From 40d725329a1fb3699dd3b2c870fc8213db9d75eb Mon Sep 17 00:00:00 2001
From: Yigit Sever
Date: Sun, 22 Sep 2019 02:02:35 +0300
Subject: Unified WMD/SNK matching & retrieval

---
 WMD_matching.py         | 17 ++++++---------
 WMD_retrieval.py        | 15 ++++++-------
 Wasserstein_Distance.py | 57 ++++++++++++++++++++++++++++---------------------
 3 files changed, 46 insertions(+), 43 deletions(-)

diff --git a/WMD_matching.py b/WMD_matching.py
index ea496b8..2755d15 100644
--- a/WMD_matching.py
+++ b/WMD_matching.py
@@ -6,7 +6,7 @@ import numpy as np
 from sklearn.feature_extraction.text import CountVectorizer, TfidfVectorizer
 from sklearn.preprocessing import normalize
 
-from Wasserstein_Distance import (Wasserstein_Matcher,
+from Wasserstein_Distance import (WassersteinMatcher,
                                   clean_corpus_using_embeddings_vocabulary,
                                   load_embeddings)
 
@@ -103,16 +103,13 @@ def main(args):
         if not batch:
             print(f'{metric}: {source_lang} - {target_lang}')
 
-        clf = Wasserstein_Matcher(W_embed=W_common,
-                                  n_neighbors=5,
-                                  n_jobs=14,
-                                  sinkhorn=(metric == 'snk'))
+        clf = WassersteinMatcher(W_embed=W_common,
+                                 n_neighbors=5,
+                                 n_jobs=14,
+                                 sinkhorn=(metric == 'snk'))
         clf.fit(X_train_idf[:instances], np.ones(instances))
-        row_ind, col_ind, _ = clf.kneighbors(X_test_idf[:instances],
-                                             n_neighbors=instances)

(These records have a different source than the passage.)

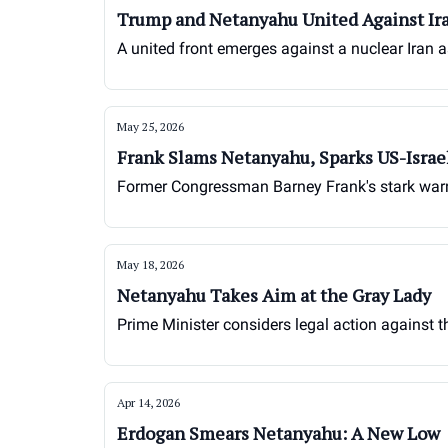
Trump and Netanyahu United Against Ir
A united front emerges against a nuclear Iran 
May 25, 2026
Frank Slams Netanyahu, Sparks US-Israe
Former Congressman Barney Frank's stark warnin
May 18, 2026
Netanyahu Takes Aim at the Gray Lady
Prime Minister considers legal action against 
Apr 14, 2026
Erdogan Smears Netanyahu: A New Low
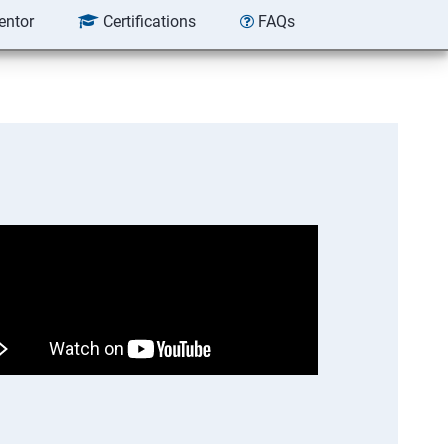
entor
Certifications
FAQs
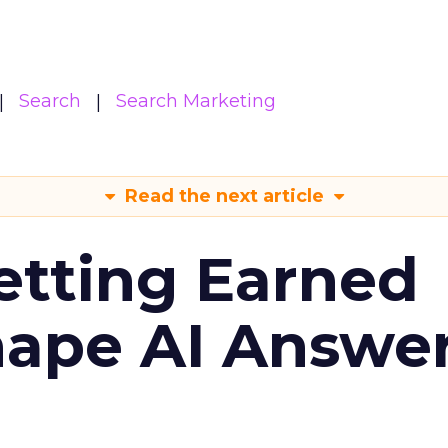
Search
Search Marketing
Read the next article
etting Earned
hape AI Answe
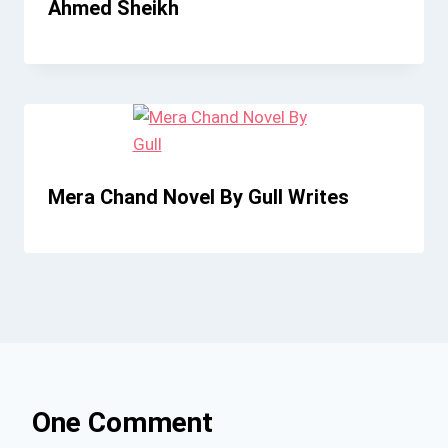
Ahmed Sheikh
Mera Chand Novel By Gull Writes
One Comment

-        result = zip(row_ind, col_ind)
-        p_at_one = len([x for x, y in result if x == y])
-        percentage = p_at_one / instances * 100
+        p_at_one, percentage = clf.align(X_test_idf[:instances],
+                                         n_neighbors=instances)
 
         if not batch:
             print(f'P @ 1: {p_at_one}\ninstances: {instances}\n{percentage}%')

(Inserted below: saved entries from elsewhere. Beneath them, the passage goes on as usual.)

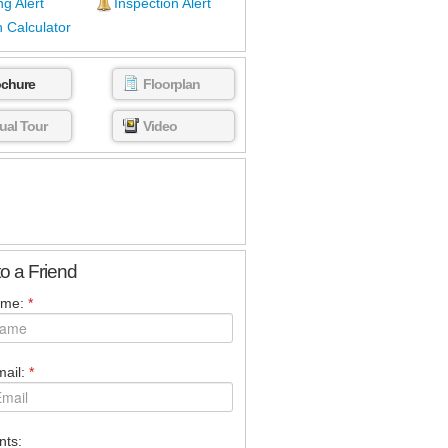
ng Alert
Inspection Alert
 Calculator
ochure
Floorplan
tual Tour
Video
to a Friend
ame:
*
ail:
*
ts:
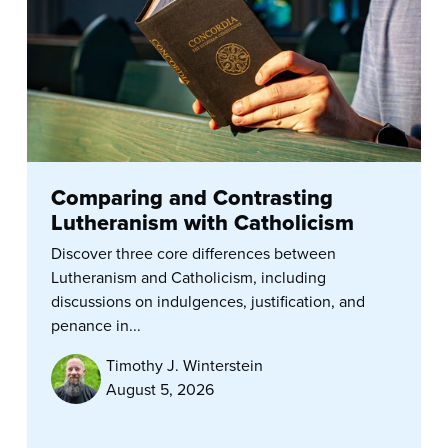
Comparing and Contrasting
Lutheranism with Catholicism
Discover three core differences between
Lutheranism and Catholicism, including
discussions on indulgences, justification, and
penance in...
Timothy J. Winterstein
August 5, 2026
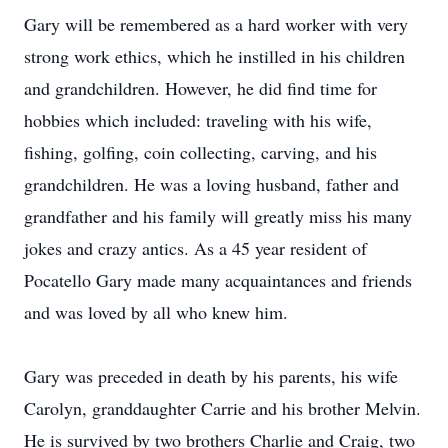
Gary will be remembered as a hard worker with very
strong work ethics, which he instilled in his children
and grandchildren. However, he did find time for
hobbies which included: traveling with his wife,
fishing, golfing, coin collecting, carving, and his
grandchildren. He was a loving husband, father and
grandfather and his family will greatly miss his many
jokes and crazy antics. As a 45 year resident of
Pocatello Gary made many acquaintances and friends
and was loved by all who knew him.
Gary was preceded in death by his parents, his wife
Carolyn, granddaughter Carrie and his brother Melvin.
He is survived by two brothers Charlie and Craig, two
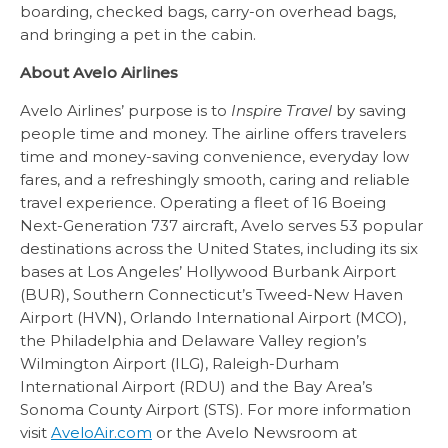
boarding, checked bags, carry-on overhead bags,
and bringing a pet in the cabin.
About Avelo Airlines
Avelo Airlines’ purpose is to
Inspire Travel
by saving
people time and money. The airline offers travelers
time and money-saving convenience, everyday low
fares, and a refreshingly smooth, caring and reliable
travel experience. Operating a fleet of 16 Boeing
Next-Generation 737 aircraft, Avelo serves 53 popular
destinations across the United States, including its six
bases at Los Angeles’ Hollywood Burbank Airport
(BUR), Southern Connecticut’s Tweed-New Haven
Airport (HVN), Orlando International Airport (MCO),
the Philadelphia and Delaware Valley region’s
Wilmington Airport (ILG), Raleigh-Durham
International Airport (RDU) and the Bay Area’s
Sonoma County Airport (STS). For more information
visit
AveloAir.com
or the Avelo Newsroom at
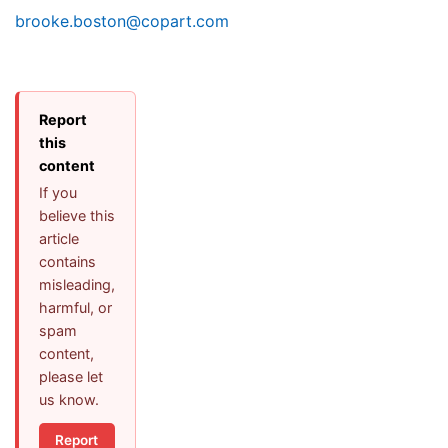
brooke.boston@copart.com
Report
this
content
If you
believe this
article
contains
misleading,
harmful, or
spam
content,
please let
us know.
Report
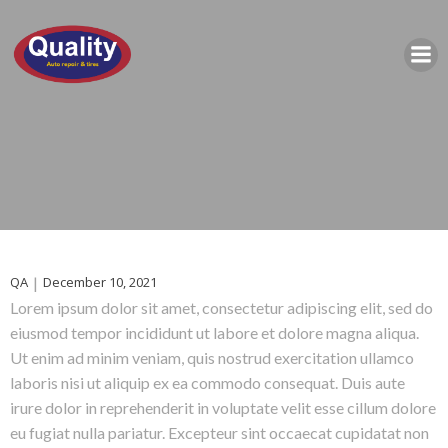
QA
|
December 10, 2021
Lorem ipsum dolor sit amet, consectetur adipiscing elit, sed do
eiusmod tempor incididunt ut labore et dolore magna aliqua.
Ut enim ad minim veniam, quis nostrud exercitation ullamco
laboris nisi ut aliquip ex ea commodo consequat. Duis aute
irure dolor in reprehenderit in voluptate velit esse cillum dolore
eu fugiat nulla pariatur. Excepteur sint occaecat cupidatat non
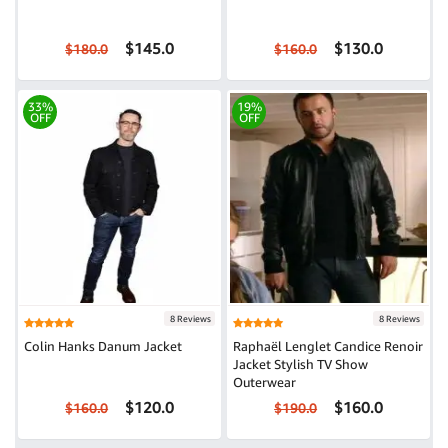
$145.0
$130.0
$180.0
$160.0
33%
19%
OFF
OFF
8 Reviews
8 Reviews
Colin Hanks Danum Jacket
Raphaël Lenglet Candice Renoir
Jacket Stylish TV Show
Outerwear
$120.0
$160.0
$160.0
$190.0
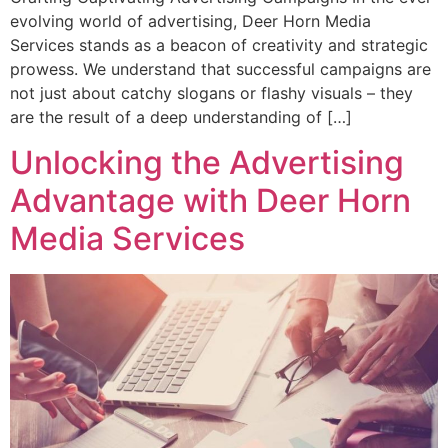
evolving world of advertising, Deer Horn Media
Services stands as a beacon of creativity and strategic
prowess. We understand that successful campaigns are
not just about catchy slogans or flashy visuals – they
are the result of a deep understanding of […]
Unlocking the Advertising
Advantage with Deer Horn
Media Services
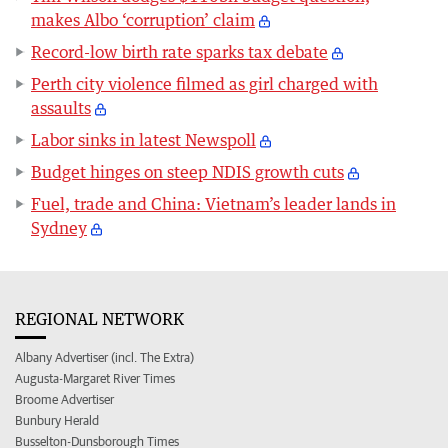
makes Albo ‘corruption’ claim
Record-low birth rate sparks tax debate
Perth city violence filmed as girl charged with
assaults
Labor sinks in latest Newspoll
Budget hinges on steep NDIS growth cuts
Fuel, trade and China: Vietnam’s leader lands in
Sydney
REGIONAL NETWORK
Albany Advertiser (incl. The Extra)
Augusta-Margaret River Times
Broome Advertiser
Bunbury Herald
Busselton-Dunsborough Times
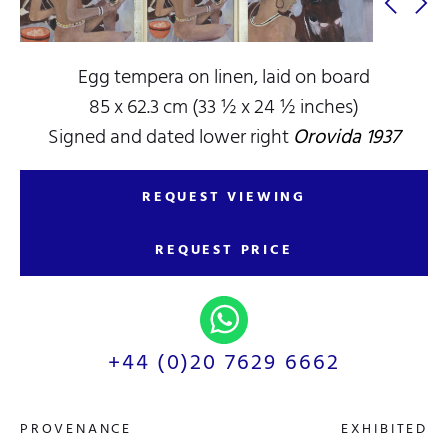
Egg tempera on linen, laid on board
85 x 62.3 cm (33 ½ x 24 ½ inches)
Signed and dated lower right
Orovida 1937
REQUEST VIEWING
REQUEST PRICE
+44 (0)20 7629 6662
PROVENANCE
EXHIBITED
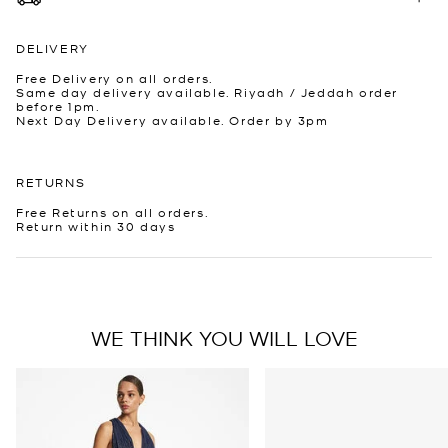
DELIVERY
Free Delivery on all orders.
Same day delivery available. Riyadh / Jeddah order
before 1pm.
Next Day Delivery available. Order by 3pm
RETURNS
Free Returns on all orders.
Return within 30 days
WE THINK YOU WILL LOVE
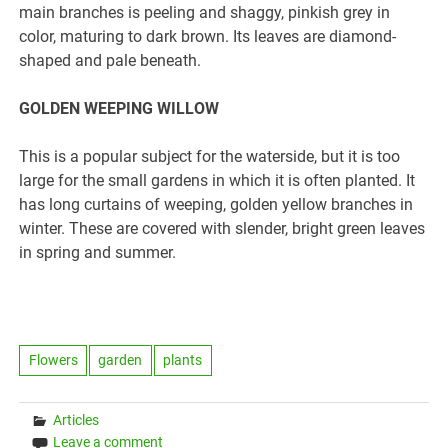
main branches is peeling and shaggy, pinkish grey in
color, maturing to dark brown. Its leaves are diamond-
shaped and pale beneath.
GOLDEN WEEPING WILLOW
This is a popular subject for the waterside, but it is too
large for the small gardens in which it is often planted. It
has long curtains of weeping, golden yellow branches in
winter. These are covered with slender, bright green leaves
in spring and summer.
Flowers
garden
plants
Articles
Leave a comment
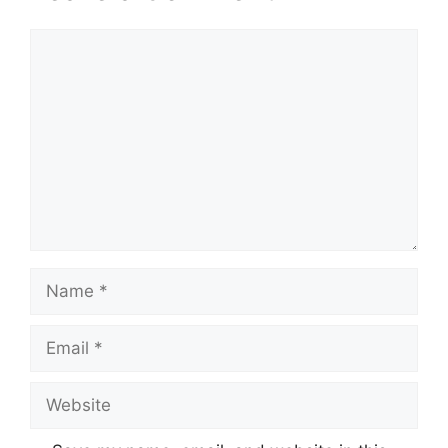
Comment
Name
Email
Website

diff --git a/WMD_retrieval.py b/WMD_retrieval.py
index 3328023..02f35be 100644
--- a/WMD_retrieval.py
+++ b/WMD_retrieval.py
@@ -6,7 +6,7 @@ import numpy as np
 from sklearn.feature_extraction.text import CountVectorizer, TfidfVectorizer
 from sklearn.preprocessing import normalize
 
-from Wasserstein_Distance import (Wasserstein_Retriever,
+from Wasserstein_Distance import (WassersteinRetriever,
                                   clean_corpus_using_embeddings_vocabulary,
                                   load_embeddings)
 
@@ -101,16 +101,13 @@ def main(args):
 
     for metric in runfor:
         if not batch:
-            print(f'{metric} - tfidf: {source_lang} - {target_lang}')
+            print(f'{metric}: {source_lang} - {target_lang}')
 
-        clf = Wasserstein_Retriever(W_embed=W_common,
-                                    n_neighbors=5,
-                                    n_jobs=14,
-                                    sinkhorn=(metric == 'snk'))
+        clf = WassersteinRetriever(W_embed=W_common,
+                                   n_neighbors=5,
+                                   n_jobs=14,
+                                   sinkhorn=(metric == 'snk'))
         clf.fit(X_train_idf[:instances], np.ones(instances))
-        # dist, preds = clf.kneighbors(X_test_idf[:instances], n_neighbors=instances)
-        # mrr, p_at_one = mrr_precision_at_k(list(range(len(preds))), preds)
-        # percentage = p_at_one * 100
         p_at_one, percentage = clf.align(X_test_idf[:instances],
                                          n_neighbors=instances)
 
diff --git a/Wasserstein_Distance.py b/Wasserstein_Distance.py
index 161c13c..78bf9cf 100644
--- a/Wasserstein_Distance.py
+++ b/Wasserstein_Distance.py
@@ -1,16 +1,15 @@
 import numpy as np
-from sklearn.metrics import euclidean_distances
-from sklearn.neighbors import KNeighborsClassifier
-from sklearn.preprocessing import normalize
-from sklearn.utils import check_array
-
 import ot
 from lapjv import lapjv
 from mosestokenizer import MosesTokenizer
 from pathos.multiprocessing import ProcessingPool as Pool
+from sklearn.metrics import euclidean_distances
+from sklearn.neighbors import KNeighborsClassifier
+from sklearn.preprocessing import normalize
+from sklearn.utils import check_array
 
 
-class Wasserstein_Matcher(KNeighborsClassifier):
+class WassersteinMatcher(KNeighborsClassifier):
     """
     Implements a nearest neighbors classifier for input distributions using the Wasserstein distance as metric.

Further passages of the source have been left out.